19.08. Victoria - Vancouver

Der große Jackpot
oder "Z" wie Zorro

Na, habt ihr uns schon vermisst?
Wer den gestrigen Tagesbericht verfolgt hat, der hat vielleicht schon geraten, was wir heute mit der "Prince of Wales" machen werden. Den garantierten Blick auf Wale vor Victoria Island.
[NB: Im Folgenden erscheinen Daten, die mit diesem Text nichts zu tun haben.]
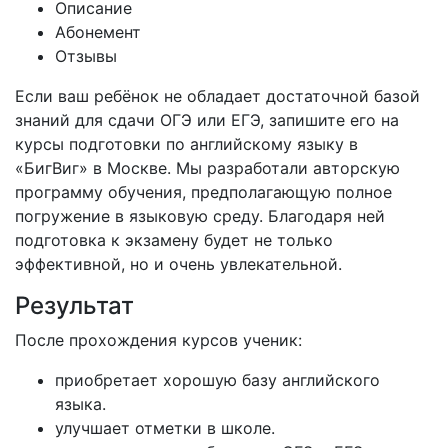
Описание
Абонемент
Отзывы
Если ваш ребёнок не обладает достаточной базой
знаний для сдачи ОГЭ или ЕГЭ, запишите его на
курсы подготовки по английскому языку в
«БигВиг» в Москве. Мы разработали авторскую
программу обучения, предполагающую полное
погружение в языковую среду. Благодаря ней
подготовка к экзамену будет не только
эффективной, но и очень увлекательной.
Результат
После прохождения курсов ученик:
приобретает хорошую базу английского
языка.
улучшает отметки в школе.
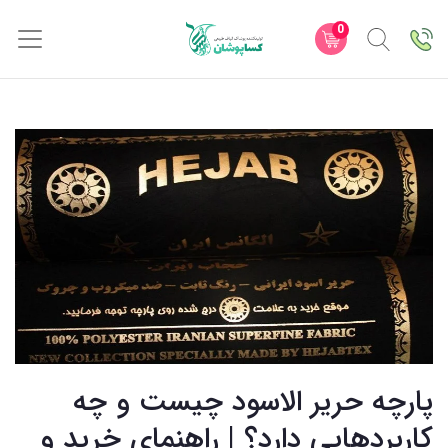
0
پارچه حریر الاسود چیست و چه
کاربردهایی دارد؟ | راهنمای خرید و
Wir haben letztes Jahr auch schon Walewatching gemacht und einiges dazugelernt. Z. B. dass wenn beim Verkauf der Karten gesagt wird "ziehen sie sich warm an", dann heißt das nicht nur ein Strickjäckchen überwerfen.

Somit stehen wir mit jede Menge leicht bekleideter Menschen am Pier und besteigen pünktlich um 9 Uhr Ortszeit das Gummiboot. Angeblich haben hier 100 Personen Platz, auf dem Sonnendeck 34. Wir sitzen wie die Heringe und mein Kommentar dazu, mit leichtem Schmunzeln, "lass man gut sein, ich gebe den Asiaten auf dem Sonnendeck 30 Minuten, dann trennt sich hier die Spreu vom Weizen". 


Ich erwähne hier ganz ohne Stolz, dass Heidi heute kein Foto für mich hätte, denn ich trage 6lagigen Zwiebellook und sehe aus wie ein Michelin-Männchen. An Deck inzwischen gefühlte 10 Grad, schneidiger Fahrtwind und Feuchtigkeit rauben einem den Atem. Vom Wackeln mal ganz zu Schweigen, Stehen an Bord geht nicht, ansonsten gilt eine Hand für das Schiff, eine für den Mann, habe ich mal auf 'nem Segeltörn gelernt.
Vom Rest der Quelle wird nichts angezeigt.